→ **Information**:
^^^^^^^^

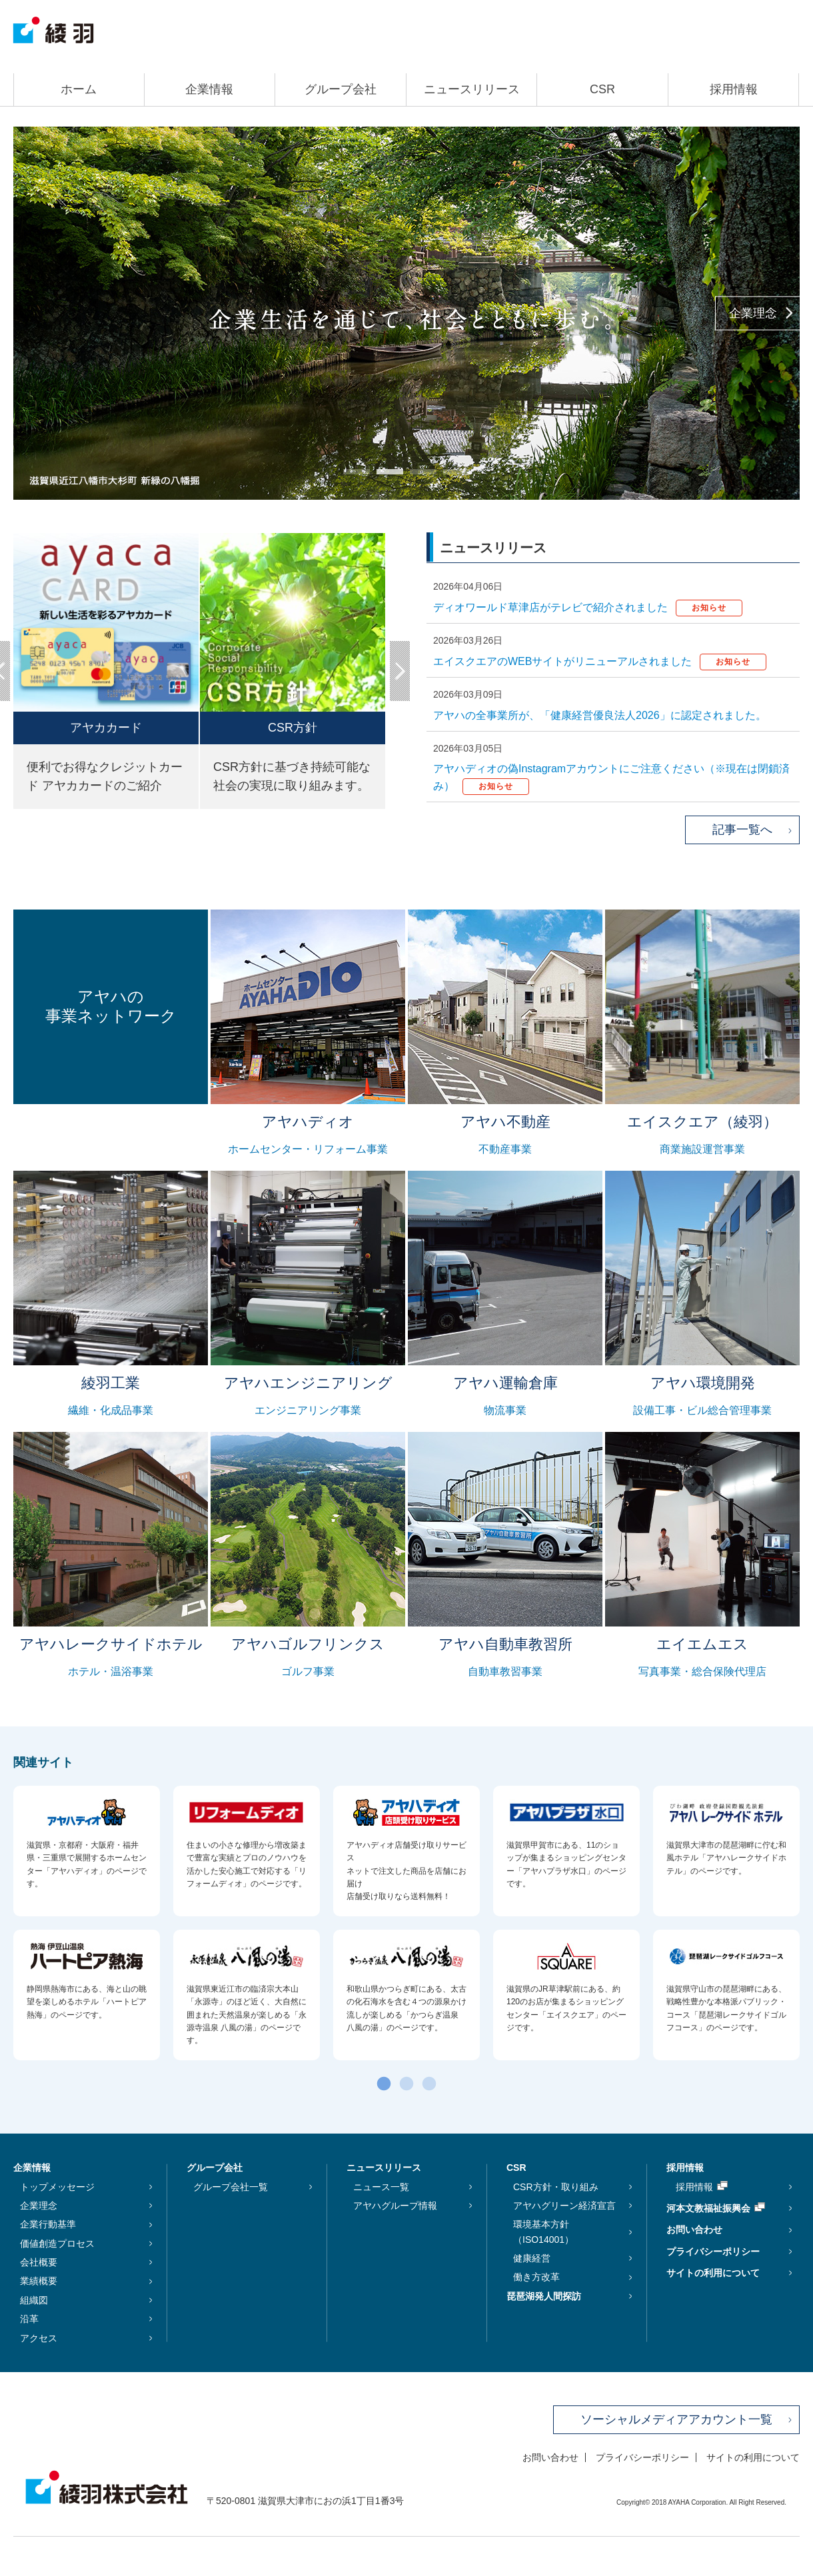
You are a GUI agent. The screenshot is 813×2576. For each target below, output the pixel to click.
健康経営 (531, 2258)
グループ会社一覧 (230, 2187)
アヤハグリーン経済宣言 (564, 2205)
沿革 (29, 2318)
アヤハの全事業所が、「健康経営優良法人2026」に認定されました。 (599, 715)
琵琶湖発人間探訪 (543, 2296)
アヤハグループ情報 (395, 2205)
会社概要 (38, 2262)
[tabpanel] (406, 313)
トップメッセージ (57, 2187)
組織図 (34, 2300)
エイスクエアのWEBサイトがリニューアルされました (599, 661)
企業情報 (209, 89)
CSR (602, 89)
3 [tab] (416, 475)
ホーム (79, 89)
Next (400, 671)
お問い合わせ (694, 2229)
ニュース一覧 (381, 2187)
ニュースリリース (472, 89)
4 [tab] (449, 475)
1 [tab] (350, 475)
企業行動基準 (48, 2224)
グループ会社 (341, 89)
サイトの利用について (713, 2272)
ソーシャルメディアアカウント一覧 (676, 2419)
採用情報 (734, 89)
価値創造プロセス (57, 2243)
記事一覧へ (742, 829)
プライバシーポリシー (713, 2251)
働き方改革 (536, 2276)
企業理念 (753, 312)
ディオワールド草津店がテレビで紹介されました (587, 607)
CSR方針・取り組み (555, 2187)
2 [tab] (383, 475)
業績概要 (38, 2280)
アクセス (38, 2338)
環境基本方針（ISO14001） (543, 2231)
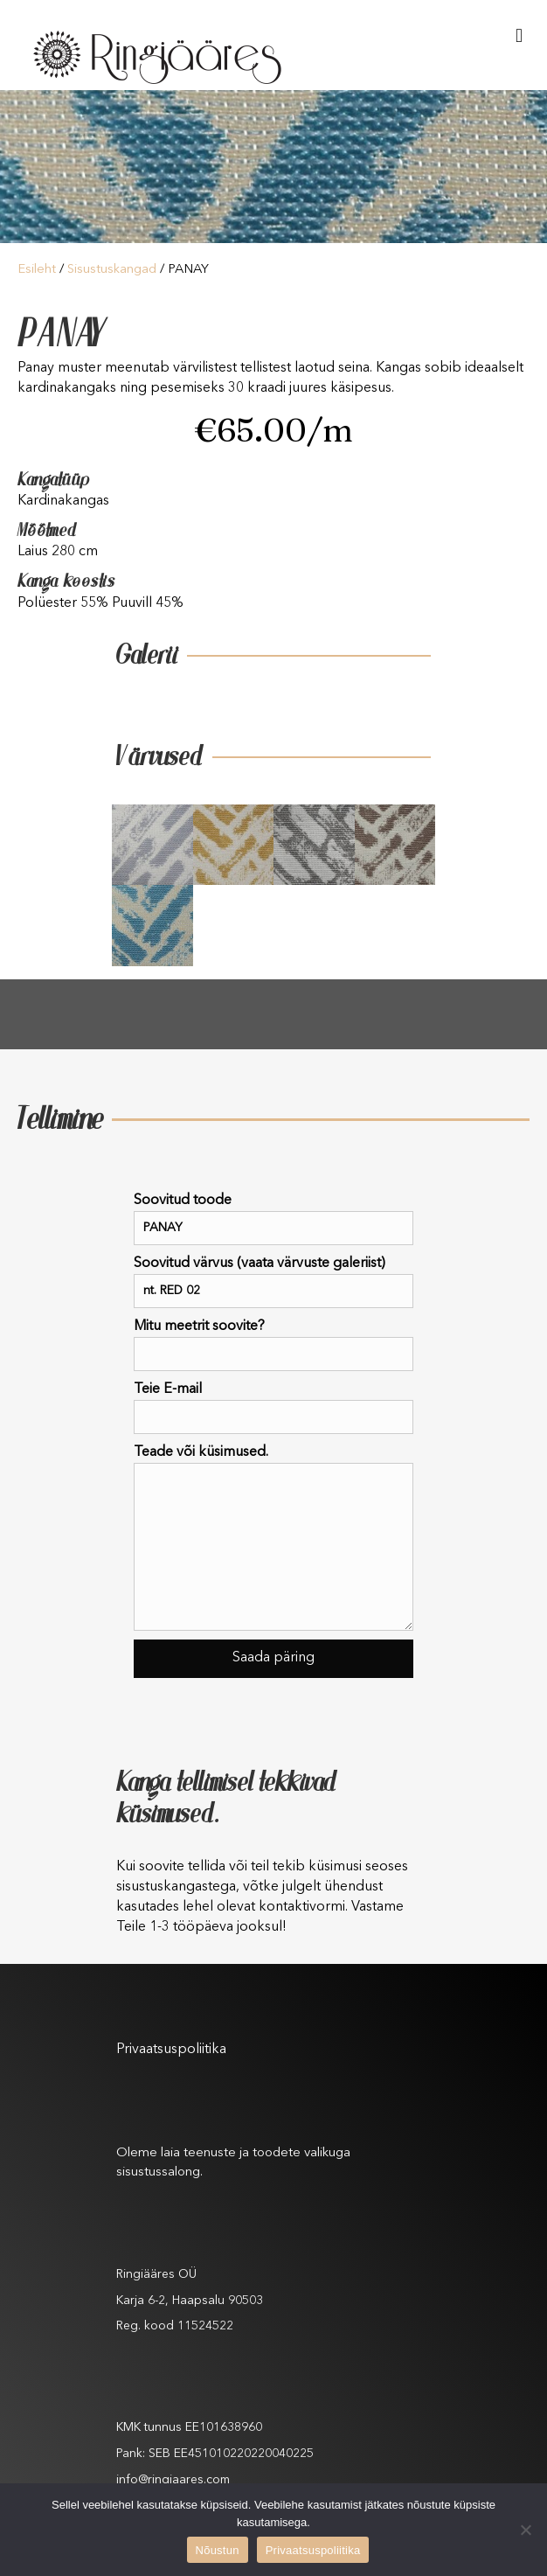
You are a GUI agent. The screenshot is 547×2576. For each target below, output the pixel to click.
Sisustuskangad (111, 269)
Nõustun (217, 2550)
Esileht (36, 269)
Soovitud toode (273, 1219)
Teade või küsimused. (273, 1538)
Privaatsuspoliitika (171, 2050)
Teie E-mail (273, 1408)
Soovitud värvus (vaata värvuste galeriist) (273, 1282)
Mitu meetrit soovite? (273, 1345)
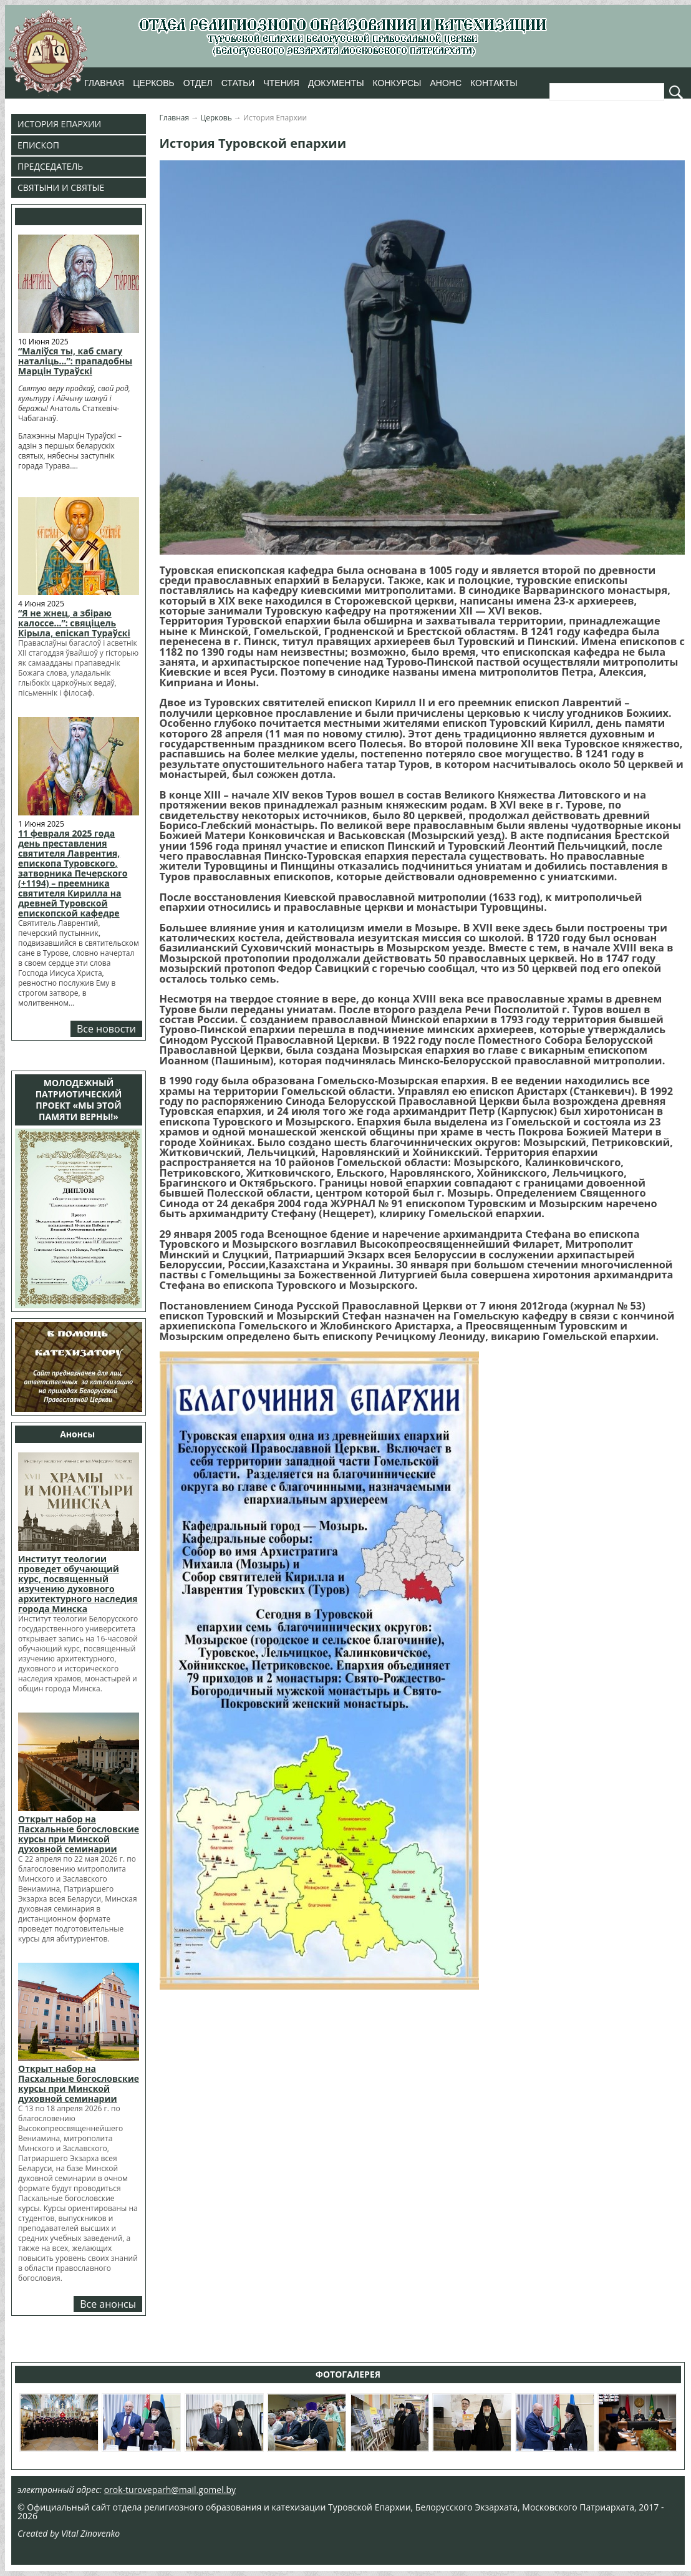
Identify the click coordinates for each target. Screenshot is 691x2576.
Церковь (153, 83)
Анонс (445, 83)
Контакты (494, 83)
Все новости (106, 1029)
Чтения (281, 83)
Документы (336, 83)
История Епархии (59, 124)
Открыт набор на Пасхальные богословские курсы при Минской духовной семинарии (78, 1834)
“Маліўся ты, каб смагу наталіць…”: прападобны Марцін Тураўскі (75, 361)
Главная (104, 83)
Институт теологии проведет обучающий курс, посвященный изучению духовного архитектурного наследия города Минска (78, 1584)
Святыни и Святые (60, 187)
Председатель (50, 166)
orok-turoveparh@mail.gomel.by (170, 2490)
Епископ (38, 145)
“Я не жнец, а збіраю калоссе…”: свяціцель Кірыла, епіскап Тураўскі (74, 623)
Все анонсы (108, 2304)
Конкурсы (397, 83)
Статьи (238, 83)
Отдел (198, 83)
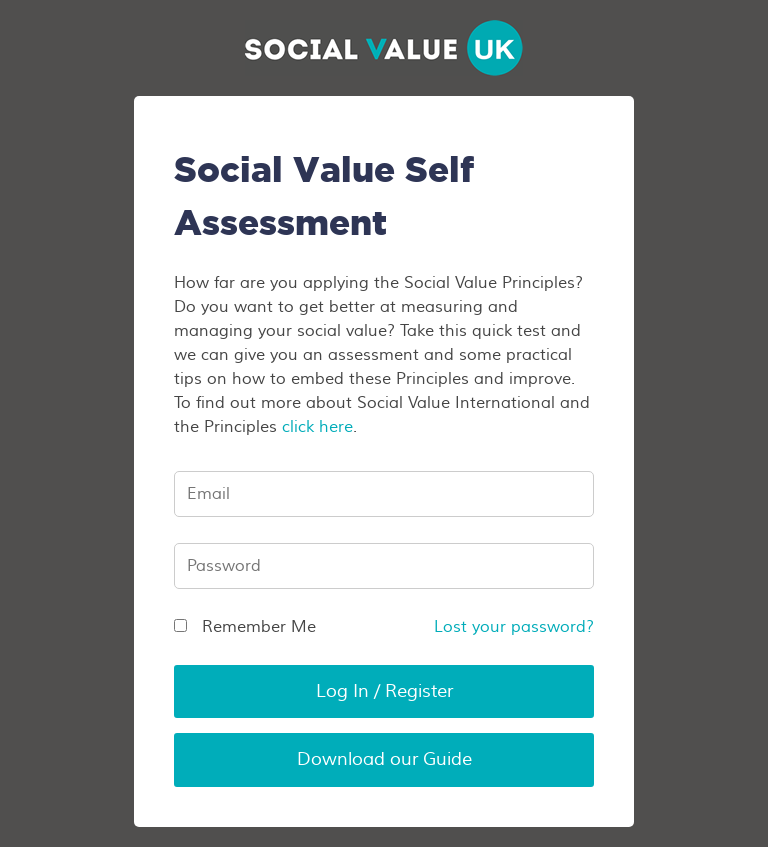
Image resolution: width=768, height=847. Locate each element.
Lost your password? (514, 627)
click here (317, 427)
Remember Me (245, 627)
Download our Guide (384, 759)
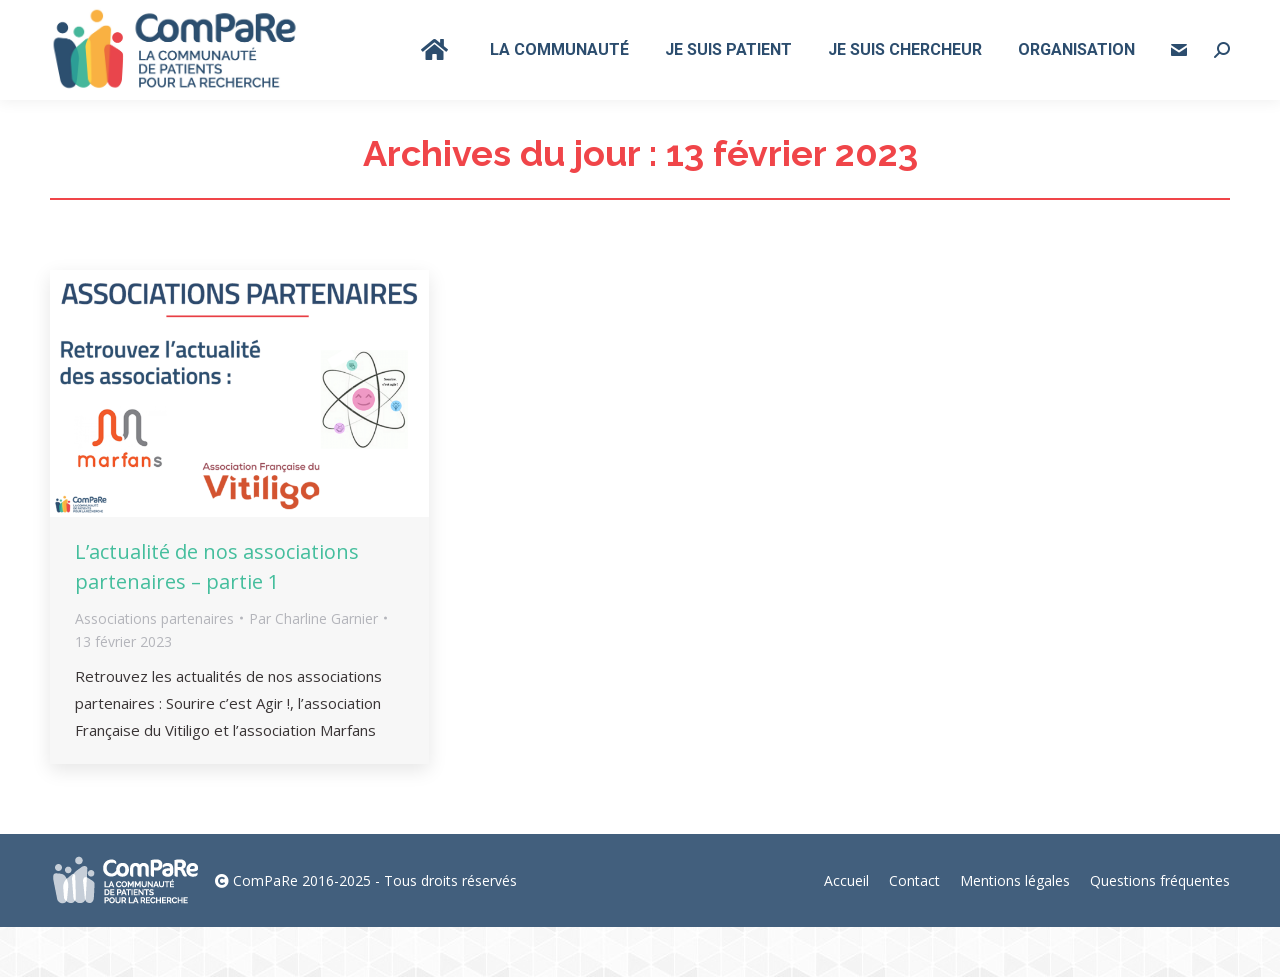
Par (313, 668)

^^^^^^^^

The expected answer is a copy of each line above containing "below".

You are a GUI agent. The screenshot is 813×2576. For each target below, output the pixel to click.
You are a GUI agent. The screenshot is 547×2576. For each target below, output the pixel to click.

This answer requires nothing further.